In 2007, Katrina Kaif's independent and very British Jasmeet was tricked by her parents to come visit India and get married to Akshay Kumar's Param. Param is then tricked by Jasmeet to go to London where she plans to annul the marriage to Param because it is not registered and then she plans to get to a good ole British (read 'white') boy. Param's innocence and gentle goodness, his decency shows up the Brit boy's entitled racism, and Jasmeet comes back to Param. The film plays on TV even today and it is a decent watch despite the chest-thumping patriotic lesson Param gives a boat load of Brits.
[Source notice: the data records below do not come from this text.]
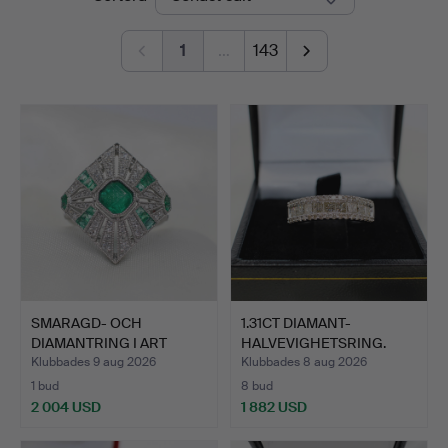
1
…
143
SMARAGD- OCH
1.31CT DIAMANT-
DIAMANTRING I ART
HALVEVIGHETSRING.
DÉCO-STIL.
Klubbades 9 aug 2026
Klubbades 8 aug 2026
1 bud
8 bud
2 004 USD
1 882 USD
Alas, they tried to fix something that isn't broken. And their logic is so convoluted and bizarre, that the story trips all over itself, opening itself to unintended, unkind laughter.

Parineeti Chopra plays Jasmeet to Arjun Kapoor's Param. The chemistry between them is not sexual at all, because they come across like siblings. Despite desperate dialog like,'You know I think dirty thoughts when you hug me like this!' and staring at each other with supposed seduction, their 'jodi' (pairing) is not romantic at all.

Jasmeet wants to work but her grandpa and brother (there are no other women in her family!) won't let that happen. The old man actually says that men are supposed to work and women are meant to have babies for the men. The old man lets Jasmeet marry Param, but only after getting Param's dad to promise him that Jasmeet will never work. The trouble is, they all have smartphones and apple computers and talk about email, but Jasmeet has never learnt that she can design jewelry from home... Sigh.

You try to like the one wedding song where everyone dances while making makes horns on head sign ('Dim Luck Luck') which begins to sound prophetic for the film. Jasmeet is so enamoured by living abroad that she is willing to go to any extent to get a visa. The one guy with visa connection in that part of rural Punjab is annoyed with Param and will make sure they never get one even to Bangladesh, let alone London. Don't ask. That drunk guy at the wedding scene is so pathetic, you want to forget it because you're surprised that Param and Jasmeet are doing the very Hindu ceremony of 'saat phere' instead of the four phere (the Lavan ceremony) around the sacred Guru Granth Sahib since they are all shown to be Sikh.

You are still trying to get around the 'women are born to bear babies' when you meet an illegal visa guy who suggests Param get married to a 'mem' who would then give him residency and a subsequent divorce for a price, after which Param can come back to India, remarry Jasmeet and take her away to London where she could work. What a convoluted way to get to work! They could just move to Bombay or something, and that would work just as well, no? Because they just show Jasmeet work slyly as a salesgirl after all that talk about designing jewelry.